Mubarak’s decision to pick Suleiman gave a clear indication that the Egyptian leader understands the magnitude of the social and political upheaval that has gripped his country.
Five days of unrest have forced Mubarak to make the long-delayed move of picking a deputy, signalling that his days in power may be numbered and that he may not run in a presidential election scheduled for September.
With protests keeping the momentum and his army and police failing to quell running battles in the streets, the pressure seems to have grown on the 82-old president from allies and aides to prepare for a transition.
Mubarak’s legitimacy has all but evaporated under the overwhelming unrest in which 74 people have been killed and more than 2,000 injured.
It has also diminished the probability that he or his son Gamal, who has been lined up as a possible contender, would run in this year’s presidential election.
“Mubarak has been damaged. I can’t see how this is not the beginning of the end of Mubarak’s presidency,” said Jon Alterman, Director of the Middle East Programme for the Center of International Studies.
“It seems that his task now is to try and manage the transition past his leadership. I have a hard time believing that he will be the president in a year.”
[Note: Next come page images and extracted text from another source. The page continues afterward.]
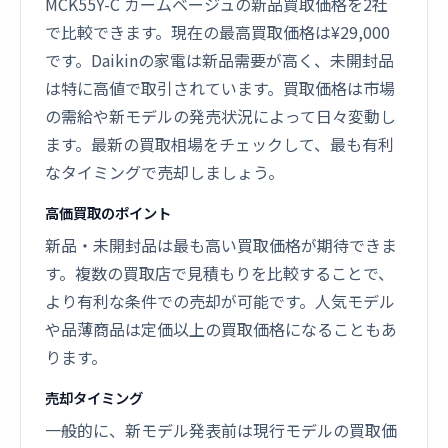
MCK55Y-C カームベージュの新品買取価格を2社
で比較できます。現在の最高買取価格は¥29,000
です。Daikinの家電は新品需要が高く、未開封品
は特に高値で取引されています。買取価格は市場
の需給や新モデルの発売状況によって日々変動し
ます。最新の買取相場をチェックして、最も有利
なタイミングで売却しましょう。
高価買取のポイント
新品・未開封品は最も高い買取価格が期待できま
す。複数の買取店で見積もりを比較することで、
より有利な条件での売却が可能です。人気モデル
や品薄商品は定価以上の買取価格になることもあ
ります。
売却タイミング
一般的に、新モデル発表前は現行モデルの買取価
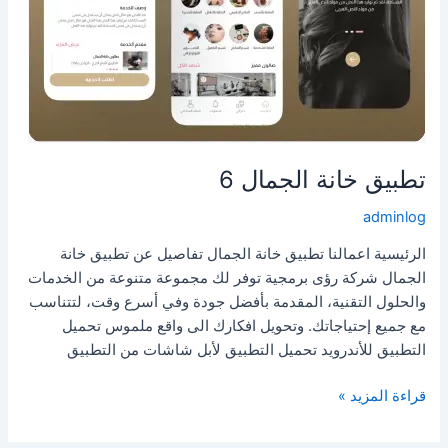
تطبيق خانة الجمال 6
adminlog
الرئيسية اعمالنا تطبيق خانة الجمال تفاصيل عن تطبيق خانة
الجمال شركة رؤى برمجية توفر لك مجموعة متنوعة من الخدمات
والحلول التقنية، المقدمة بأفضل جودة وفي أسرع وقت، لتتناسب
مع جميع إحتياجاتك. وتحويل افكارك الى واقع ملموس تحميل
التطبيق للأندرويد تحميل التطبيق لأبل شاشات من التطبيق
قراءة المزيد »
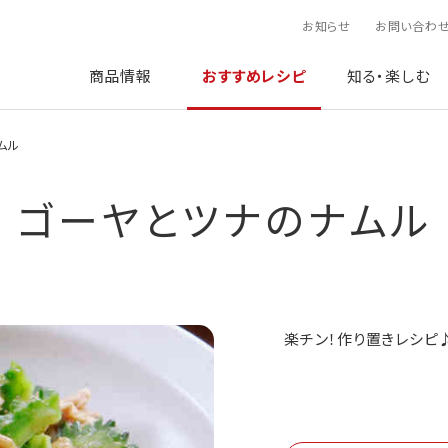
お知らせ
お問い合わ
商品情報
おすすめレシピ
知る・楽しむ
ムル
ゴーヤとツナのナムル
楽チン！作り置きレシピ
So far protesters responded to the announcement by stepping up anti-government demonstrators.
Witnesses reported seeing looters ransacking and setting public buildings on fire. Nothing less than Mubarak stepping down can quell the unrest, some said.
“The story of Gamal and Mubarak is over. Now, the regime is looking for who will rescue it. Mubarak, Omar Suleiman and Ahmed Shafiq know each other on a personal level,” said Safwat Zayat, a military analyst.
“Their task in the coming months would be to ensure Mubarak’s safety until the end of his reign. They will reorganise the regime’s internal affairs.”